Home Territorio ‘Rifiuti’: una rigenerazione perennemente in attesa

‘Rifiuti’: una rigenerazione perennemente in attesa

1961
'Rifiuti - Il Primo Giorno'


Download PDF

Di Paola e Pagano interpretano con maestria l’intenso testo di Russo

Sabato 22 aprile, ore 21:00, presso il T.A.N., Teatro Area Nord, centro polifunzionale di Piscinola, Via Nuova Dietro La Vigna, 20, 80145, Napoli, è andato in scena ‘Rifiuti – Il primo giorno’ di Roberto Russo con Sergio Di Paola e Imma Pagano e con Ida De RosaLorenzo RussoCaterina Bianco al violino.

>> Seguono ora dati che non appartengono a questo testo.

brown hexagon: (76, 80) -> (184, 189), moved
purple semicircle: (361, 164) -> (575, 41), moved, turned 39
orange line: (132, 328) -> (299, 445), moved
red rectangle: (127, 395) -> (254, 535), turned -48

Regia Gianni De Feo. Scene e Costumi Roberto Rinaldi. Luci e Fonica Fabio Palliola. Assistente alla Regia Maurizio Della Volpe.

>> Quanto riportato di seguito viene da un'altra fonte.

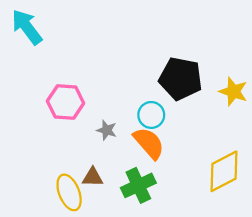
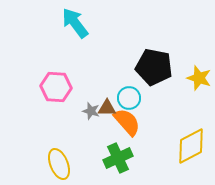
cyan arrow: (27, 27) -> (75, 23), moved
brown triangle: (93, 177) -> (107, 108), moved

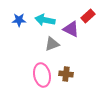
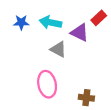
gray triangle: (52, 44) -> (58, 49), turned 49
brown cross: (66, 74) -> (86, 98), moved

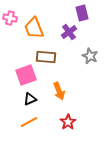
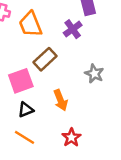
gray star: (90, 56) -> (94, 74), moved
brown rectangle: (46, 57) -> (45, 59), turned -48
orange line: (29, 122) -> (24, 137), turned 60

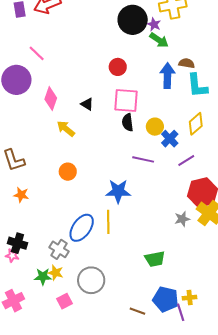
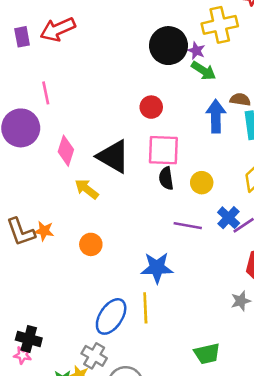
pink line: (37, 53) -> (46, 93), turned 36
black triangle: (87, 104) -> (113, 156), size x2.0
blue cross: (170, 139) -> (229, 218), moved
orange star: (21, 195) -> (44, 231), moved
gray cross: (59, 249) -> (94, 356), moved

Una pièce d’impatto già prima che si apra il sipario.
Il soffio del vento, costante in gran parte della rappresentazione, si ode non appena le luci si spengono per annunciare alla sala che lo spettacolo sta per avere inizio.

Quel vento, forza viva in sé e per sé, manipolatore di energia invisibile e latore di messaggi comprensibili solo per chi è in grado di ascoltare.

Quello stesso segreto dinamismo di forze svelate più o meno distintamente ai due protagonisti, Jacco e Loise, che paleseranno loro le potenze misteriose ed indecifrabili che agiscono nel nascondimento, suoni, ombre, voci, ennesimi interpreti dello stesso spettacolo, calati in un ambiente che, per quanto onirico possa sembrare, è, a tratti, tragicamente vivido e reale.

Ma il sibilo del vento non sarà il solo suono a diffondersi in sala.
Intense e significative saranno le note che si sprigioneranno ora dal violino, splendidamente suonato da Caterina Bianco, ora dalla chitarra e dall’armonica cui si accompagnerà ottimamente Sergio Di Paola.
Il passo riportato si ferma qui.